El primero: la escalera. Estrecha y con excesiva pendiente, convirtió su huida en la típica estampida de ñus, saltando unos encima de otros, a través de los ríos del Serengueti. Los dos primeros que cayeron bajo las deportivas pezuñas de sus compañeros me ahorraron el horror de tener que matarlos yo. Escuchar crujir sus cuellos como ramas secas mientras los más rezagados los pisoteaban llevados por el pánico, me revolvió el estómago.

El segundo inconveniente con que se encontraron fue que Luis había cerrado la puerta con llave. Desde el descansillo observé a esas seis almas perdidas, sin escapatoria, que continuaban respirando. No comprendían en absoluto lo que les estaba sucediendo. Se notaba que confiaban aún en despertar de la alucinación que creían estar viviendo. Desde mi atalaya, cautivo y asqueado, vi cómo algunos intentaban utilizar sus móviles. Se agarraban a ellos como si fueran un salvavidas, marcando números de teléfono o escribiendo frases en el Whatsapp con la velocidad innata de las nuevas generaciones. Por las maldiciones que salían de sus bocas parecía que nada funcionaba.

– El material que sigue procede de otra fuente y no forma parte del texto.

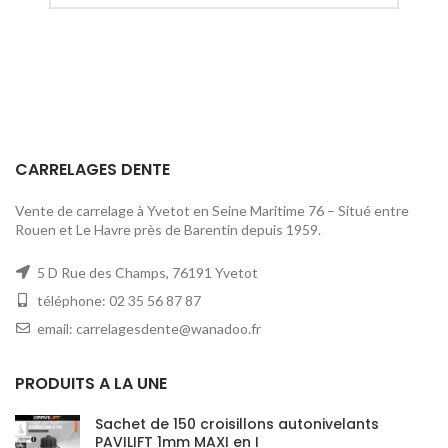
CARRELAGES DENTE
Vente de carrelage à Yvetot en Seine Maritime 76 – Situé entre
Rouen et Le Havre près de Barentin depuis 1959.
5 D Rue des Champs, 76191 Yvetot
téléphone: 02 35 56 87 87
email: carrelagesdente@wanadoo.fr
PRODUITS A LA UNE
Sachet de 150 croisillons autonivelants
PAVILIFT 1mm MAXI en I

Enterré mi humanidad, en lo más profundo de mi ser, para evitar cualquier atisbo de bondad y arrepentimiento que me alejará de mi objetivo final. Bajé corriendo los escalones y, al alcanzarlos, fueron cayendo, uno tras otro, bajo los mortales golpes de mi brazo armado. Cercené brazos, corté cuellos, saqué intestinos, extirpé ojos; fue un auténtico baño de sangre. Al terminar, cubierto de pies a cabeza con los restos de todos ellos, lloré sin encontrar alivio. Más que nada porque aún quedaba trabajo por hacer. Subí la escalera dejando marcas pegajosas en el suelo y me senté junto a mi último alumno vivo. Su actitud denotaba derrota. Sin poder evitarlo, devolví la cena. El vómito salió despedido sin mesura y manchó sus zapatillas Converse. “Lo que le faltaba”, pensé. Ya más aliviado, comencé a escribir el macabro encargo hasta que no pude más.

Ahora, después de esta pausa para el recuerdo, pienso que los horrores que he descrito no son nada comparados con los que mi alucinada mente imagina que le pueden estar haciendo a mi familia. De pronto, un escalofrío recorre mi nuca. Ha sido como si alguien me hubiera soplado con delicadeza en el cuello, o como cuando mi mujer me acaricia de forma sensual tras raparme el pelo. Me giro y no hay nadie.

Desquiciado, apoyo la pluma sobre el papel y, tras el primer movimiento de muñeca, siento de nuevo esa sensación. Esta vez son los pelos de mi brazo los que reaccionan y se levantan como miles de gusanos buscando el sol del mediodía. He notado una leve presión sobre mi piel, como cuando mi hija apoya ahí su diminuta mano pidiéndome protección. Demasiado para mí. Voy a vomitar otra vez. Corro hasta el baño esperando mantener presa a la bilis que pugna por escapar.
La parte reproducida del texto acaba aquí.